In summary
In a settlement with Attorney General Rob Bonta, the city agrees to train employees on abortion access laws. But city officials deny any wrongdoing in how they handled permits for a third-trimester clinic.
Beverly Hills officials worked behind the scenes to prevent an abortion clinic from opening in the city last year, violating state constitutional protections for reproductive rights, according to an investigation by the California Department of Justice.
The city must now conduct comprehensive training for its employees about state and federal protections for abortion clinics and develop a procedure for reporting potential future violations to the state under a stipulated judgment being announced today by Attorney General Rob Bonta.
Bonta, who is weighing a run for governor in 2026, touted the “first-of-its-kind” settlement as a benchmark for other local governments to ensure they are fulfilling their legal obligation to maintain access to abortion.
“It is troubling that, even here in California where access to reproductive healthcare is a constitutional right, Beverly Hills officials have taken actions reminiscent of those in extremist red states by illegally interfering with, and ultimately preventing a new reproductive healthcare clinic from opening,” Bonta said in a statement. “We believe that reproductive healthcare is a fundamental right and will ensure that this right is upheld, free from political interference, and hold accountable those who break the law.”
But Beverly Hills, which faces ongoing litigation from the clinic operator, continues to deny any wrongdoing. In a statement, the city disagreed with Bonta’s allegations and noted that the settlement included no fines or penalties and could not be used in court.
“The City reaffirms and pledges that it did not and will not discriminate against any reproductive healthcare provider and strongly supports a woman’s right to choose,” Mayor Lester Friedman said.
One member of the city council, John Mirisch, said he voted against the stipulated judgment and accused Bonta of singling out Beverly Hills, a Jewish-majority city, while ignoring a rise in anti-Semitic incidents on college campuses over the past year.
“I cannot support political theater from the Attorney General’s office, aimed at scoring cheap political points by grandstanding using the Beverly Hills name, while at the same time other important issues are left by the wayside,” Mirisch said in a statement.
The situation in Beverly Hills caught the attention of activists and state officials because it exposed the limits of California’s positioning as a haven for abortion rights. Despite voters statewide overwhelmingly adding “reproductive freedom” to California’s constitution in 2022, local opposition, geographic barriers and legal restrictions can still prevent access to the procedure.

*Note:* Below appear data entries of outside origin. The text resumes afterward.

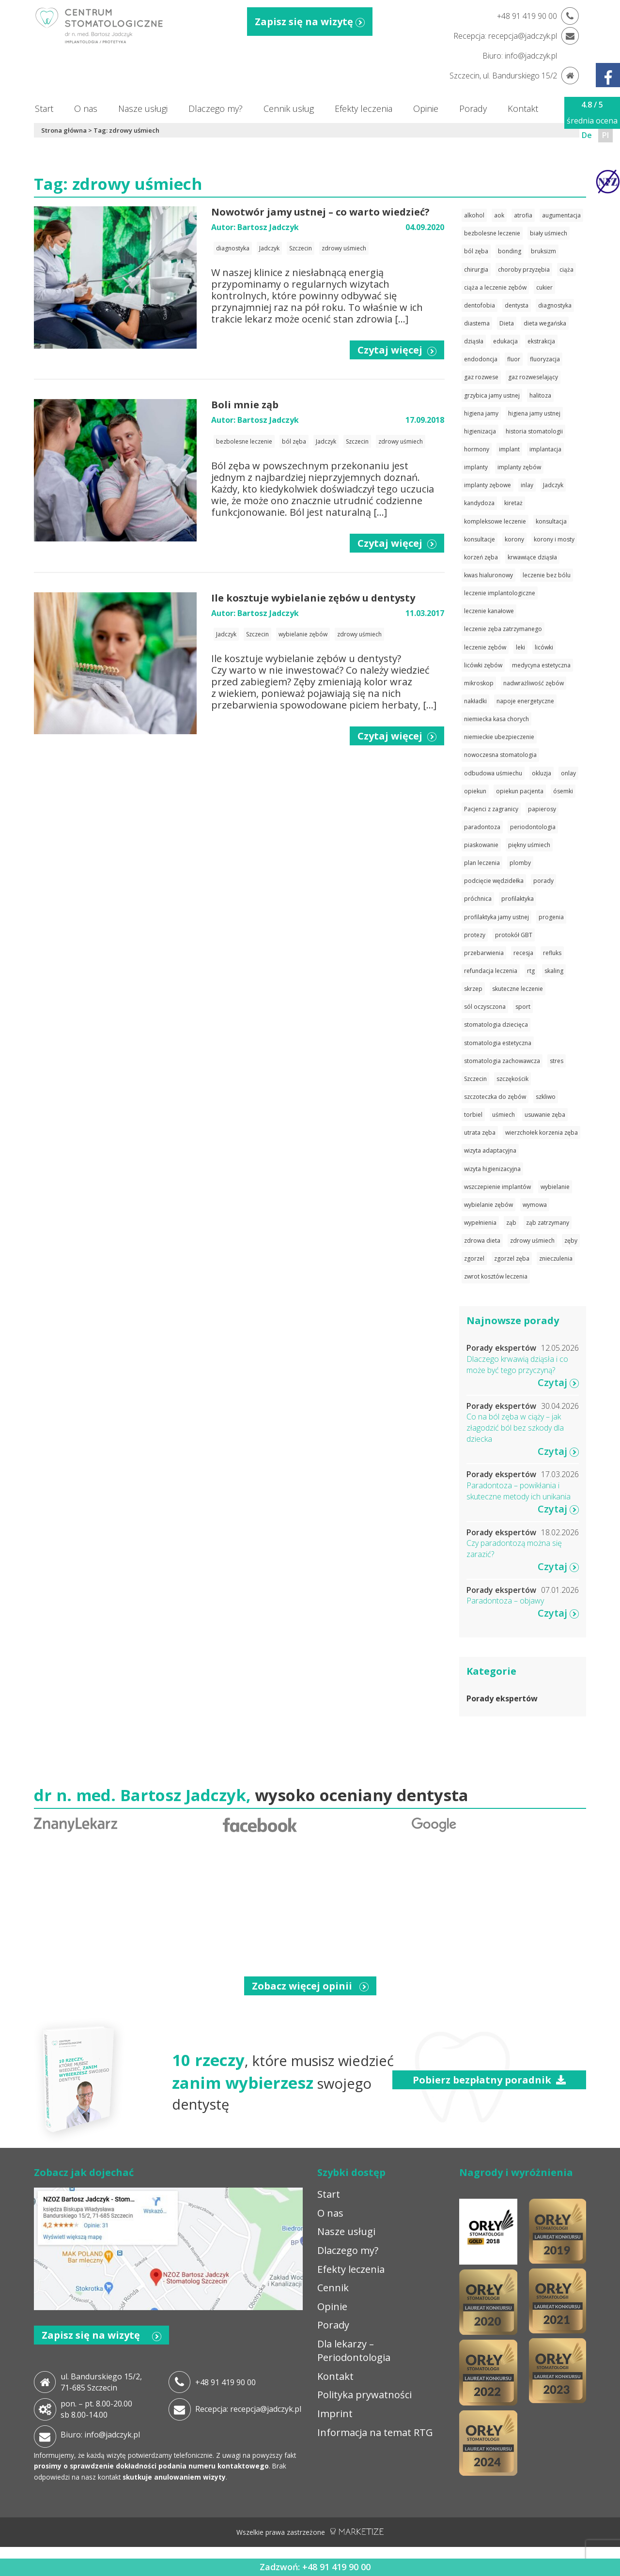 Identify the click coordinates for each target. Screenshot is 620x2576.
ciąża (566, 269)
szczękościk (512, 1079)
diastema (477, 323)
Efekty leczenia (363, 108)
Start (44, 108)
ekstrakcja (541, 341)
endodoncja (480, 359)
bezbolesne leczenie (244, 441)
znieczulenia (556, 1258)
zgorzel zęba (511, 1258)
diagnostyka (232, 248)
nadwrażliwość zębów (533, 683)
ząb (511, 1223)
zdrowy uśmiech (344, 248)
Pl (605, 135)
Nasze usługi (143, 108)
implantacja (545, 449)
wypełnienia (480, 1223)
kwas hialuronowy (488, 575)
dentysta (516, 305)
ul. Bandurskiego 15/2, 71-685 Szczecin (101, 2382)
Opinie (425, 108)
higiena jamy (481, 413)
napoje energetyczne (525, 701)
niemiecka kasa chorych (496, 719)
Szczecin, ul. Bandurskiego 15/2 (503, 75)
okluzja (541, 773)
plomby (520, 863)
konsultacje (479, 539)
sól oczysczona (485, 1007)
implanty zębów (519, 467)
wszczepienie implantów (497, 1187)
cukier (544, 287)
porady (543, 881)
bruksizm (543, 251)
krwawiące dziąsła (532, 557)
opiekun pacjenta (519, 791)
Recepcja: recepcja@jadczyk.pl (248, 2409)
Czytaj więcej (396, 349)
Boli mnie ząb (245, 404)
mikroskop (479, 683)
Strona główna (64, 130)
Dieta (506, 323)
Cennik (333, 2287)
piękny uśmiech (529, 845)
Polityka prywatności (364, 2394)
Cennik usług (289, 108)
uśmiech (503, 1115)
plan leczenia (482, 863)
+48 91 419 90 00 (225, 2382)
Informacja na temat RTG (375, 2432)
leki (520, 647)
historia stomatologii (534, 431)
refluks (552, 953)
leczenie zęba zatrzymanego (503, 629)
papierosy (542, 809)
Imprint (335, 2413)
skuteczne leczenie (517, 989)
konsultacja (551, 521)
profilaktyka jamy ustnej (496, 917)
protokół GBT (513, 935)
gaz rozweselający (533, 377)
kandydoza (479, 503)
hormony (476, 449)
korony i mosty (554, 539)
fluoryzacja (545, 359)
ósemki (563, 791)
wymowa (535, 1205)
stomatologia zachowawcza (502, 1061)
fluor (513, 359)
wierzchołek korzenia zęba (541, 1132)
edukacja (505, 341)
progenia (551, 917)
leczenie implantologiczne (499, 593)
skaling (553, 971)
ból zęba (294, 441)
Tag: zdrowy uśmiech (126, 130)
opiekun (475, 791)
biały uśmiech (548, 233)
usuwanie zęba (545, 1115)
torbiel (473, 1115)
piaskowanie (481, 845)
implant (509, 449)
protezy (474, 935)
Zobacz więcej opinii (310, 1985)
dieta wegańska (545, 323)
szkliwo (546, 1097)
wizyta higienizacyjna (492, 1169)
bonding (509, 251)
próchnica (478, 899)
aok (499, 215)
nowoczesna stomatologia (500, 755)
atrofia (523, 215)
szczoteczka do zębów (495, 1097)
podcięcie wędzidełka (494, 881)
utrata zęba (480, 1132)
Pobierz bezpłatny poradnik (489, 2079)
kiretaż (513, 503)
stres (556, 1061)
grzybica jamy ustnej (492, 395)
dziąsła (473, 341)
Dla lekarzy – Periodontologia (353, 2350)
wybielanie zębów (303, 634)
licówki (544, 647)
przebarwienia (484, 953)
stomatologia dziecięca (496, 1024)
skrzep (473, 989)
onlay (568, 773)
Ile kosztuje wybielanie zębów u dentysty (313, 597)
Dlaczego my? (215, 108)
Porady (473, 108)
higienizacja (480, 431)
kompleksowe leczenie (495, 521)
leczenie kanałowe (489, 611)
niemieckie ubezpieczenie (499, 737)
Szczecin (300, 248)
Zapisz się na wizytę (310, 21)
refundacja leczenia (490, 971)
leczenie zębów (485, 647)
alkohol (474, 215)
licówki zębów (483, 665)
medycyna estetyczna (541, 665)
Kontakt (523, 108)
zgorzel (474, 1258)
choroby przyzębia (524, 269)
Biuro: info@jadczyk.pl (100, 2434)
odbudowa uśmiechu (493, 773)
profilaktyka (517, 899)
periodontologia (533, 827)
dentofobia (479, 305)
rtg (531, 971)
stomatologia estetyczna (497, 1043)
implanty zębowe (487, 485)
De (587, 135)
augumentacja (561, 215)
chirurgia (476, 269)
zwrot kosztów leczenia (495, 1276)
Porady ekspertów (502, 1698)
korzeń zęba (481, 557)
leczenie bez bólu (547, 575)
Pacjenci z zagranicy (491, 809)
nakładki (475, 701)
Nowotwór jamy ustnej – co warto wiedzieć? (320, 211)
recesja (523, 953)
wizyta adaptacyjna (490, 1150)
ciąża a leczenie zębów (495, 287)
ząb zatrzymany (547, 1223)
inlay (527, 485)
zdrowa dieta (482, 1240)
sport (522, 1007)
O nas (85, 108)
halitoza (540, 395)
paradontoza (482, 827)
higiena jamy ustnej (534, 413)
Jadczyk (269, 248)
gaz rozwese (481, 377)
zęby (570, 1240)
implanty (476, 467)
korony (514, 539)
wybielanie (555, 1187) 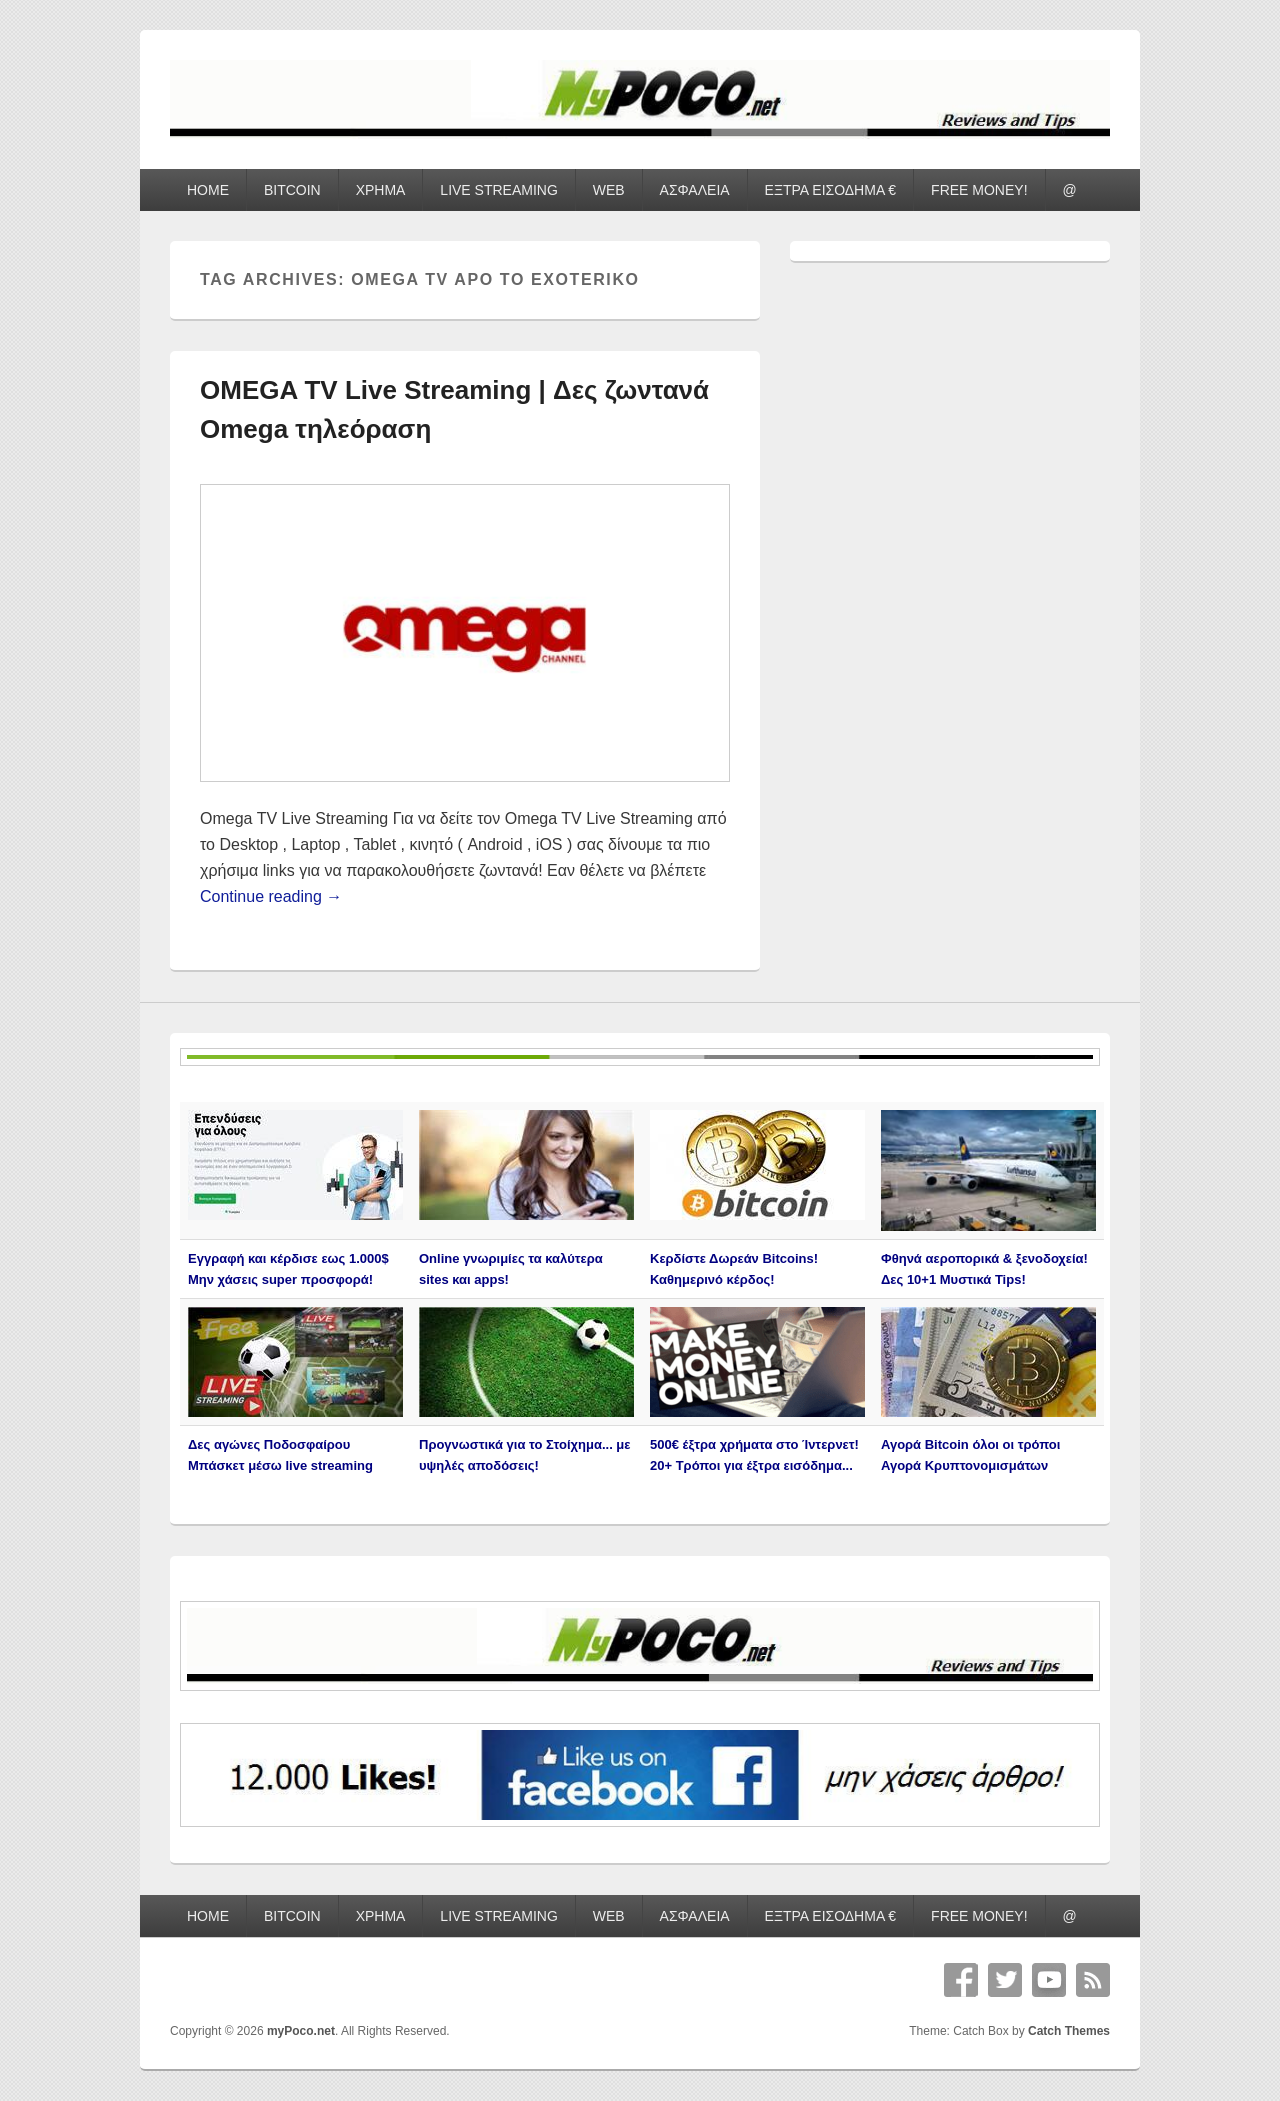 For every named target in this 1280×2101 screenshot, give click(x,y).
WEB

Conservative politicians have blocked at least two other proposed abortion clinics from opening in their communities over the past two years, while many California counties have no clinics at all. Because abortion is prohibited in the state once a fetus can live outside the womb — around 24 weeks of pregnancy — except when the life or health of the mother is threatened, most providers will not treat women who need abortions late in their pregnancy, forcing them to leave California for care.
DuPont Clinic, a Washington, D.C., provider that performs abortions into the third trimester, had sought to add an office in Beverly Hills to fill that gap. But before it even opened, the clinic became a target of anti-abortion protesters — who projected the words “MURDER MILL” onto the side of the building during a demonstration and spoke out at a city council meeting in April 2023 — raising fears among city officials about security and disruptions.
Email records show that Beverly Hills, which has publicly professed support for abortion rights, subsequently placed a hold on approved permits for the project while staff reviewed whether the abortion clinic was an allowed use for the property. At the same time, city officials, including from the police department, met with opponents and Douglas Emmett, Inc., the company that owned the building, to discuss safety concerns.
The Justice Department concluded that the city “unlawfully interfered with DuPont’s opening by improperly delaying the issuance of approved building permits and actively engaged in a pressure campaign against the property owner” until it terminated the lease in June 2023.
This included suggesting without any evidence that the clinic “would cause security threats against the building’s other tenants, going so far as to say that the building would be subject to violent protests, bomb threats, and ‘lone-wolf’ active shooters,” according to a summary of the findings, and then claiming that the city would be “so overwhelmed by this fictitious threat that they’d be unable to provide resources to the landlord and building — threatening to abandon their sworn responsibility to uphold public safety.”
When Douglas Emmett rescinded its lease, DuPont Clinic sued both the landlord and Beverly Hills, alleging that they “colluded and conspired with the protestors to try to drive DuPont out of the City.” Though they denied the characterization, local abortion rights activists launched a campaign to hold Beverly Hills accountable for what they believe was a betrayal of the city’s public commitment to reproductive freedom in order to avoid more disturbances from anti-abortion groups.
It’s unclear whether what impact the Justice Department agreement might have on DuPont’s case or its effort to open a clinic in California. A lawyer for the company said it was reviewing the filing.
Earlier this year, the Legislature approved and Gov. Gavin Newsom signed a new law to create a streamlined approval process for reproductive health clinics that meet certain development criteria. The measure — which could make it easier for clinics to open even in communities that largely oppose abortion — was part of a wave of legislation to tamp down on a surging rebellion in more conservative parts of California against the state’s liberal governance.